Because of the change, Senate Democrats are now unable to do little else to oppose Trump’s nominees than to draw out their confirmation processes for as long as possible.
Following Trump’s victory in November, Senate Minority Leader Chuck Schumer (D-N.Y.), who opposed ending the filibuster in 2013, told CNN that he wished the rules change hadn’t happened. But Schumer isn’t the only Democrat who has expressed regret on the issue.
Prior to Sessions’ confirmation vote on Wednesday, Sen. Dianne Feinstein (D-Calif.) told Independent Journal Review that Democrats “have done everything we can under the rules” to oppose the nominee. When IJR asked whether nuking the filibuster was a good idea in hindsight, Feinstein replied:
“As we look back, it may well have been better to not have changed the rules.”
Some Democrats remain unapologetic about the decision, however. Sen. Tim Kaine (D-Va.) told IJR he maintains that filibuster reform was essential:
“At the time I thought, ‘I might serve here with a Republican president and I might serve here when there’s a Republican majority.’ We were in a situation where positions that were really important were going vacant for years at a time.”

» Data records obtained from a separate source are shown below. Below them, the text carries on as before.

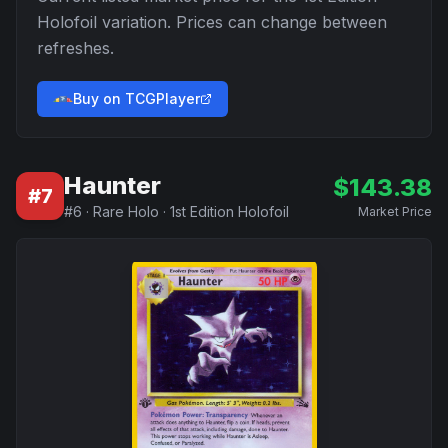
Holofoil
variation. Prices can change between
refreshes.
Buy on TCGPlayer
Haunter
$
143.38
#
7
#
6
·
Rare Holo
·
1st Edition Holofoil
Market Price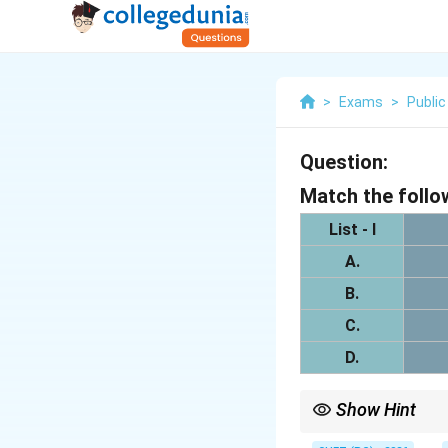
>
Exams
>
Public
Question:
Match the follo
List - I
A.
B.
C.
D.
Show Hint
Bones and joints form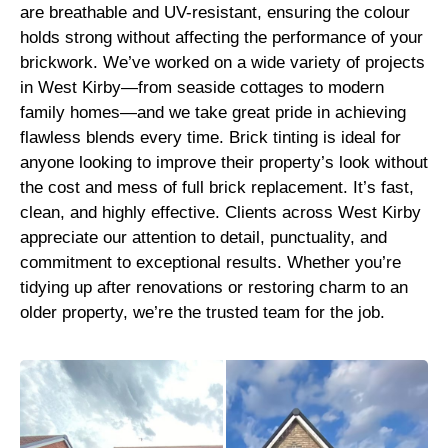
are breathable and UV-resistant, ensuring the colour
holds strong without affecting the performance of your
brickwork. We’ve worked on a wide variety of projects
in West Kirby—from seaside cottages to modern
family homes—and we take great pride in achieving
flawless blends every time. Brick tinting is ideal for
anyone looking to improve their property’s look without
the cost and mess of full brick replacement. It’s fast,
clean, and highly effective. Clients across West Kirby
appreciate our attention to detail, punctuality, and
commitment to exceptional results. Whether you’re
tidying up after renovations or restoring charm to an
older property, we’re the trusted team for the job.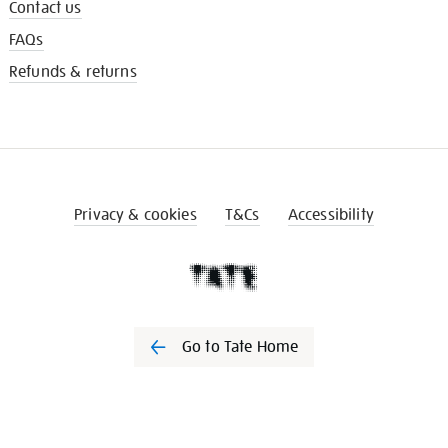
Contact us
FAQs
Refunds & returns
Privacy & cookies
T&Cs
Accessibility
Go to Tate Home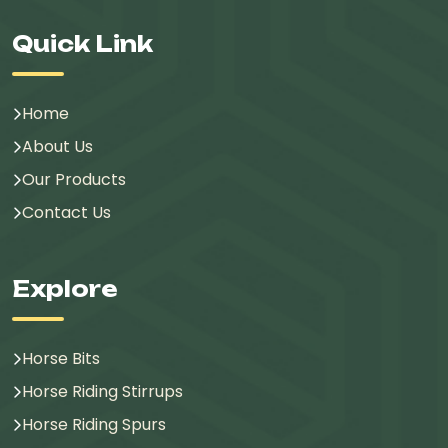
Quick Link
Home
About Us
Our Products
Contact Us
Explore
Horse Bits
Horse Riding Stirrups
Horse Riding Spurs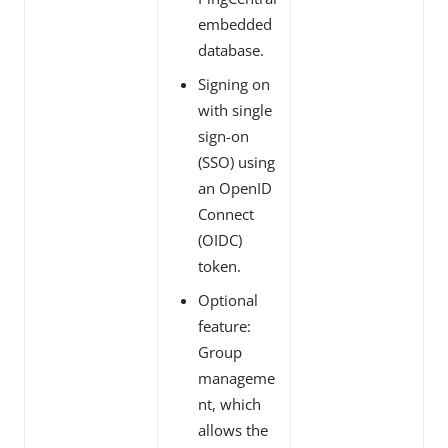
embedded
database.
Signing on
with single
sign-on
(SSO) using
an OpenID
Connect
(OIDC)
token.
Optional
feature:
Group
manageme
nt, which
allows the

Before 2013, cabinet nominees required a supermajority of 60 votes to be confirmed. Historically, the confirmation process has been smooth and mostly nonpartisan.
But when Senate Democrats faced a wave of obstruction in which Republicans used the filibuster–a tool that enables the minority party to halt proceedings indefinitely–on some of President Barack Obama’s cabinet nominees and judicial appointments, some became convinced that change was necessary.
Democrats, under then-Majority Leader Harry Reid (D-Nev.), pulled the trigger on what is now known as the “nuclear option,” changing the required amount of votes for confirmation from a supermajority to a simple majority of 51 votes.
As Senate Democrats come to terms with their inability to block Trump’s nominees, they might be reminded of Senate Majority Leader Mitch McConnell’s warning against the rules change in 2013.
“I say to my friends on the other side of the aisle, you’ll regret this, and you may regret it a lot sooner than you think,” he said.